C’est la maîtrise, la troisième des quatre expériences. Et c’est l’inverse de ce qu’on croit. On récupère en se mettant au défi ailleurs.
Chez moi, le déclencheur a été le confinement. Ce que beaucoup ont vécu comme une épreuve m’a rendu une marge que je n’avais jamais su prendre moi-même. Deux heures de transport en moins par jour. J’ai lancé un podcast.
Écrire un script. Parler dans un micro sans m’écouter parler. Monter, promouvoir, construire une audience à partir de zéro. Rien de tout ça ne ressemblait à du repos. Et pourtant, pour la première fois depuis des mois, mes soirées ne tournaient plus autour du bureau.
Le travail a cessé d’être le centre de mon monde, simplement parce qu’il n’était plus le seul endroit où je progressais. Une réunion qui s’était mal passée redevenait une réunion qui s’était mal passée.
Mes pensées revenaient toujours au travail, mais elles avaient changé de nature. Je ne repassais plus le film en boucle. Je cherchais ce que j’ignorais encore, où je pouvais m’améliorer. Ruminer ses émotions épuise. Chercher des solutions, beaucoup moins.
C’est cette bascule qui m’a mené aux recherches que tu lis aujourd’hui.
La maîtrise n’est pas un second travail. On ne commence pas par un podcast, on commence par 20 minutes sur quelque chose qu’on ne sait pas encore faire. Les deux conditions, c’est que ça demande un peu d’effort et que ça n’ait rien à voir avec le bureau.
Ce que ton incapacité à décrocher dit de ton poste
Encore faut-il avoir ces 20 minutes.
Certains postes ne les laissent jamais. Ni le soir, ni le week-end, ni après trois mois d’adaptation. Quand chaque tentative de reprendre un peu de terrain se fait avaler par la charge, ce n’est plus une question de méthode. C’est une information sur le poste, pas sur toi.

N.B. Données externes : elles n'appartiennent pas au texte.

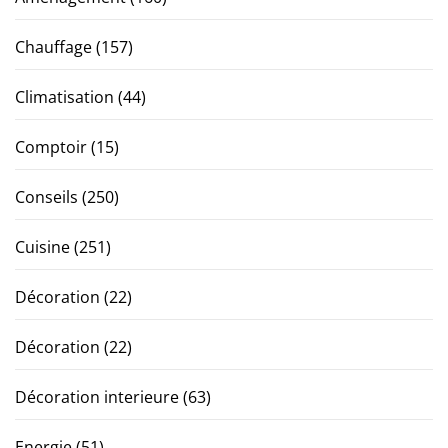
Chauffage
(157)
Climatisation
(44)
Comptoir
(15)
Conseils
(250)
Cuisine
(251)
Décoration
(22)
Décoration
(22)
Décoration interieure
(63)
Energie
(51)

Aucune trajectoire de carrière ne vaut ça.
Pendant des mois, j’ai cru que je manquais de discipline. Que les autres tenaient et pas moi. Je cherchais le problème au mauvais endroit.
Ce n’était pas un défaut de caractère. C’était un mécanisme, documenté, qui tourne dans la tête de tout le monde et que personne ne nous explique en arrivant sur le marché du travail.
Alors ce soir, avant de lancer un épisode de plus, pose-toi la question : est-ce que je récupère, ou est-ce que j’attends juste que la journée s’efface ?
Si quelqu’un autour de toi enchaîne les soirées à vide en pensant que c’est à lui que ça cloche, transmets-lui ce kit. Savoir ce qui se passe dans sa tête, c’est déjà arrêter de s’en vouloir.